• Media type: E-Article
  • Title: EDTA-Induced Pseudothrombocytopenia up to 9 Months after Initial COVID-19 Infection Associated with Persistent Anti-SARS-CoV-2 IgM/IgG Seropositivity
  • Contributor: Bereczki, Dániel; Nagy, Béla; Kerényi, Adrienne; Nagy, Gábor; Szarka, Krisztina; Kristóf, Katalin; Szalay, Balázs; Vásárhelyi, Barna; Bhattoa, Harjit P; Kappelmayer, János
  • Published: Oxford University Press (OUP), 2022
  • Published in: Laboratory Medicine, 53 (2022) 2, Seite 206-209
  • Language: English
  • DOI: 10.1093/labmed/lmab050
  • ISSN: 0007-5027; 1943-7730
  • Origination:
  • Footnote:
  • Description: Abstract Platelets have a role in vascular complications of COVID-19-related viral coagulopathy. Although immune-induced thrombocytopenia has been described mostly in moderate-to-severe COVID-19, the prognostic role of platelet count in COVID-19 is still controversial.

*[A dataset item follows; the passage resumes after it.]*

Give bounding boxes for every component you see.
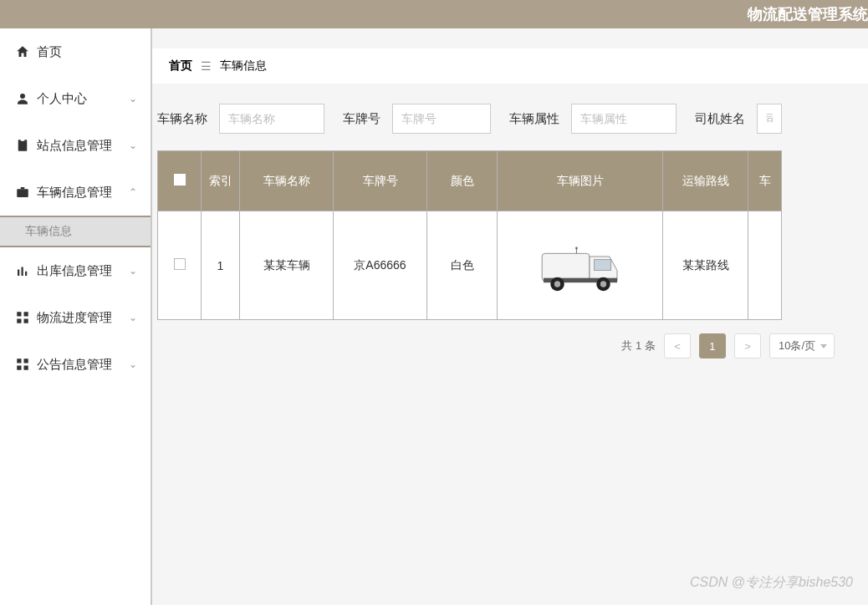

Pseudothrombocytopenia has been reported to represent COVID-19-associated coagulopathy in critical illness, and transient EDTA-dependent pseudothrombocytopenia lasting less than 3 weeks was described in a patient with severe acute COVID-19 pneumonia. In our case study, EDTA-induced pseudothrombocytopenia was still present at 9 months after an initial SARS-CoV-2 virus infection in an apparently recovered 60 year old man. The persistence of antinucleocapside and antispike antibodies 9 months after the initial infection suggests that EDTA-induced pseudothrombocytopenia may be related to anti-SARS-CoV-2 IgG or IgM antibodies. We should acknowledge the possibility that pseudothrombocytopenia may also appear in some patients after seroconversion after the launch of large-scale vaccination programs.